» Working data:
----------
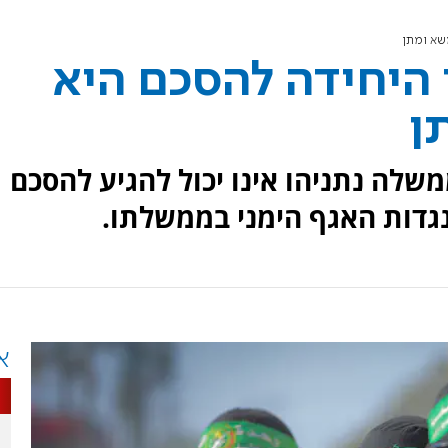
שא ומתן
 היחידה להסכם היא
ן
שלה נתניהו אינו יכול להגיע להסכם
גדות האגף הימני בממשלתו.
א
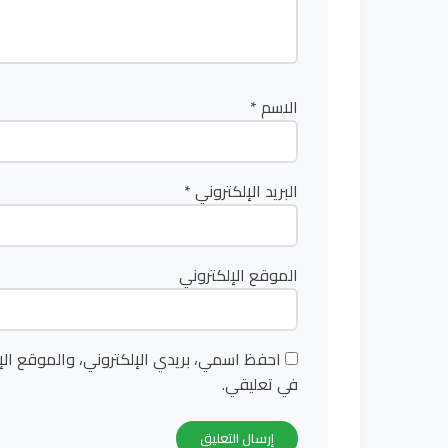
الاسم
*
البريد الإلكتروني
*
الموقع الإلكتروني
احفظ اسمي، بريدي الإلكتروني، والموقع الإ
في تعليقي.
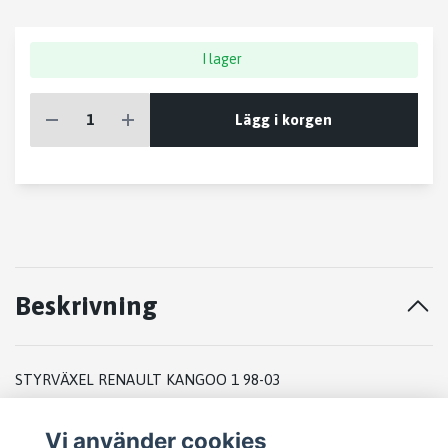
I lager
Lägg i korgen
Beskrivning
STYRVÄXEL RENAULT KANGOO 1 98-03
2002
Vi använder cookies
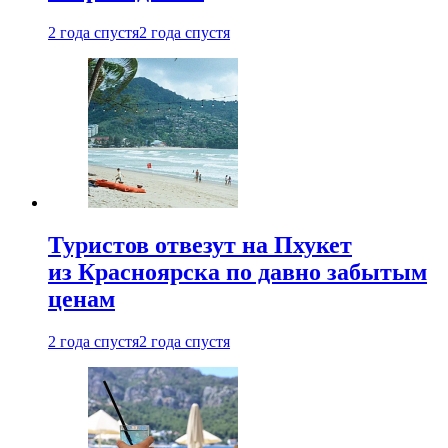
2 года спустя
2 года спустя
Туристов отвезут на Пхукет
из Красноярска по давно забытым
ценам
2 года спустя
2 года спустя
----------
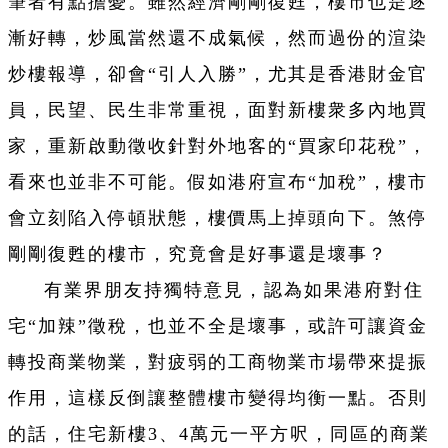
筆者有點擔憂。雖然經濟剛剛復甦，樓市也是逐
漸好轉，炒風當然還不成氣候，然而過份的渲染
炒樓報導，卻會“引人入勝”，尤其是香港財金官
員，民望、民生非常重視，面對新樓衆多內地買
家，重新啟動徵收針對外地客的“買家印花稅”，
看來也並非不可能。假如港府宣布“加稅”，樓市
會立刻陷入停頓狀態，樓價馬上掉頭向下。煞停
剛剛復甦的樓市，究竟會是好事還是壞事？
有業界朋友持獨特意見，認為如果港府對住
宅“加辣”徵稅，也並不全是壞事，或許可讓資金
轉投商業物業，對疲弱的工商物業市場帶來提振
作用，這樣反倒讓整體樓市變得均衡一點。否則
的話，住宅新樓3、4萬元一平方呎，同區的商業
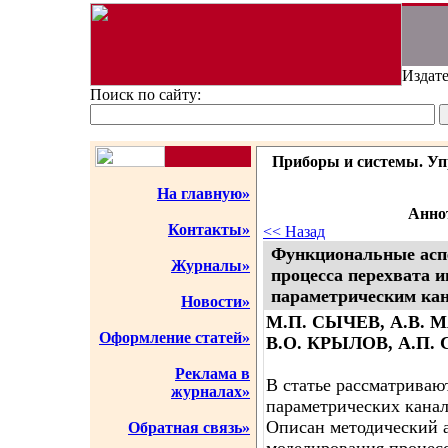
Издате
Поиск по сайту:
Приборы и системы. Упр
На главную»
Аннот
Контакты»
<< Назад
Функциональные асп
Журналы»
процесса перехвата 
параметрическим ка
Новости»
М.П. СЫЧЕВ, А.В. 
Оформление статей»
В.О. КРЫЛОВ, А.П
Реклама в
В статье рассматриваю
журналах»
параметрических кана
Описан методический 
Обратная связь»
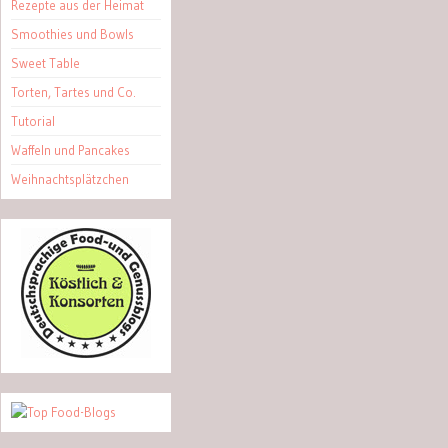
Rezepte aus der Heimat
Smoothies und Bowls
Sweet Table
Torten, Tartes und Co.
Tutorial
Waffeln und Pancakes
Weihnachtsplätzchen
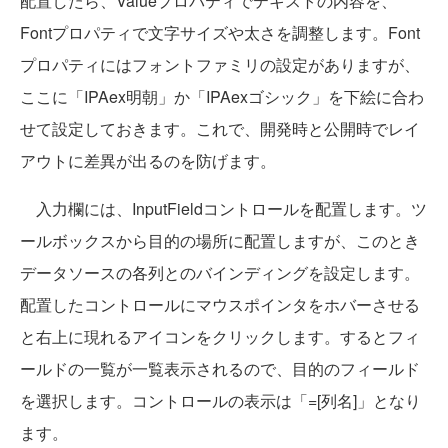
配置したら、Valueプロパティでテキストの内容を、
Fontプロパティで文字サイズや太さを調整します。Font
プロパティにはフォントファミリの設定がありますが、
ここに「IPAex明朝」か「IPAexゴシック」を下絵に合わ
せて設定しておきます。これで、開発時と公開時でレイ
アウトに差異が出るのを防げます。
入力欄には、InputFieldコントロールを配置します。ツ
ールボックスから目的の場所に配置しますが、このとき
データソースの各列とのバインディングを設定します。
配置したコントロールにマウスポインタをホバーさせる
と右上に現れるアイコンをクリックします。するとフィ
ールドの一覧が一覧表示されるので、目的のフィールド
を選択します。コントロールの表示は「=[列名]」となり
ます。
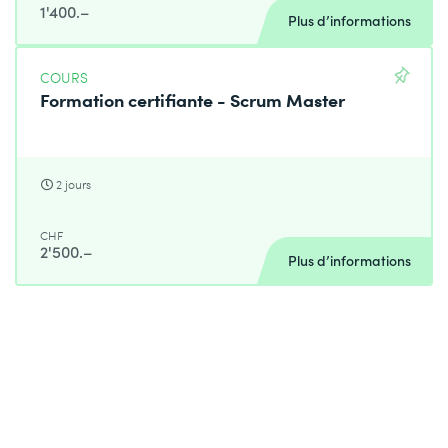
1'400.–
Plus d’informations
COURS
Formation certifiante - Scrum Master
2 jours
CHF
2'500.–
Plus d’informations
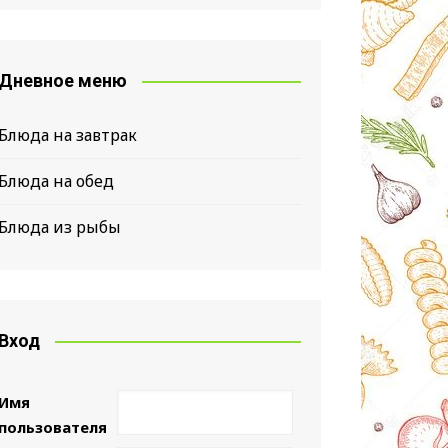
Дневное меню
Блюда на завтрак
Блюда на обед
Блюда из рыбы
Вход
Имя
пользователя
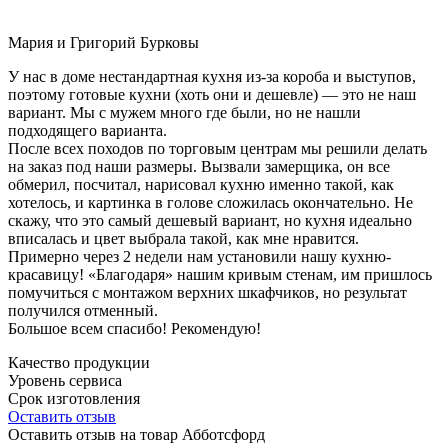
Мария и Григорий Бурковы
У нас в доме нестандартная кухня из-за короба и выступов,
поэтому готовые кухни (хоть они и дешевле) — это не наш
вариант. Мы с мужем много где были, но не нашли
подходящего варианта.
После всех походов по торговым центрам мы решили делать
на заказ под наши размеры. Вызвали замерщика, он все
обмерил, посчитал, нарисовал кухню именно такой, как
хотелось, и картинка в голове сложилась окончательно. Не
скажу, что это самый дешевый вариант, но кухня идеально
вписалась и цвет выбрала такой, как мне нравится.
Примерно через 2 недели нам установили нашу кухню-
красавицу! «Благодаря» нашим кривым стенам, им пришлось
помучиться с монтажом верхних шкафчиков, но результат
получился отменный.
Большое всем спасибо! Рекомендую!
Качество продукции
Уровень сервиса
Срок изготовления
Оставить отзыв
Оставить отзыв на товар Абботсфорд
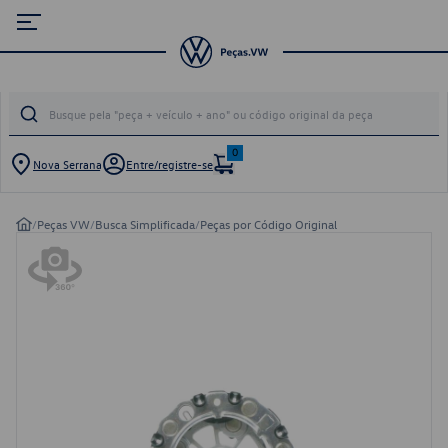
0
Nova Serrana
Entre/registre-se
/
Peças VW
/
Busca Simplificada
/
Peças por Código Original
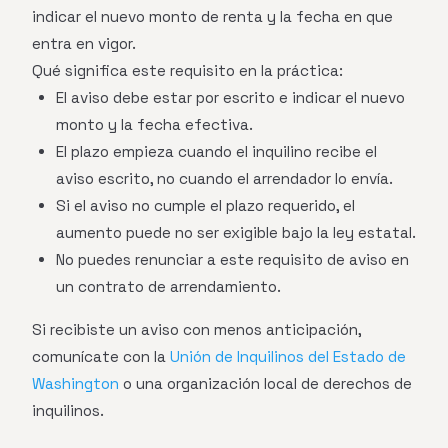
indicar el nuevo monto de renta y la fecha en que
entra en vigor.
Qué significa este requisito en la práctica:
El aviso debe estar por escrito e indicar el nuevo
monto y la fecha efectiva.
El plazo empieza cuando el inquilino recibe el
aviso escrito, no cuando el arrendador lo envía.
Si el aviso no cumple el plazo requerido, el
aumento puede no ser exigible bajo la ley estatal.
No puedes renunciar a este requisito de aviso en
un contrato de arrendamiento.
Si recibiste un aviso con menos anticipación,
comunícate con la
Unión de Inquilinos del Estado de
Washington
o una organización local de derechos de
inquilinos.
----------
» Problem requirements:
When you reach the line holding "Примерно через 2" in the listing above, begin retyping exactly, and stop once the line holding "El aviso debe" is done; pictures stay out.

» Exercise answer:
Примерно через 2 недели нам установили нашу кухню-
красавицу! «Благодаря» нашим кривым стенам, им пришлось
помучиться с монтажом верхних шкафчиков, но результат
получился отменный.
Большое всем спасибо! Рекомендую!
Качество продукции
Уровень сервиса
Срок изготовления
Оставить отзыв
Оставить отзыв на товар Абботсфорд
0
Nova Serrana
Entre/registre-se
/
Peças VW
/
Busca Simplificada
/
Peças por Código Original
indicar el nuevo monto de renta y la fecha en que
entra en vigor.
Qué significa este requisito en la práctica:
El aviso debe estar por escrito e indicar el nuevo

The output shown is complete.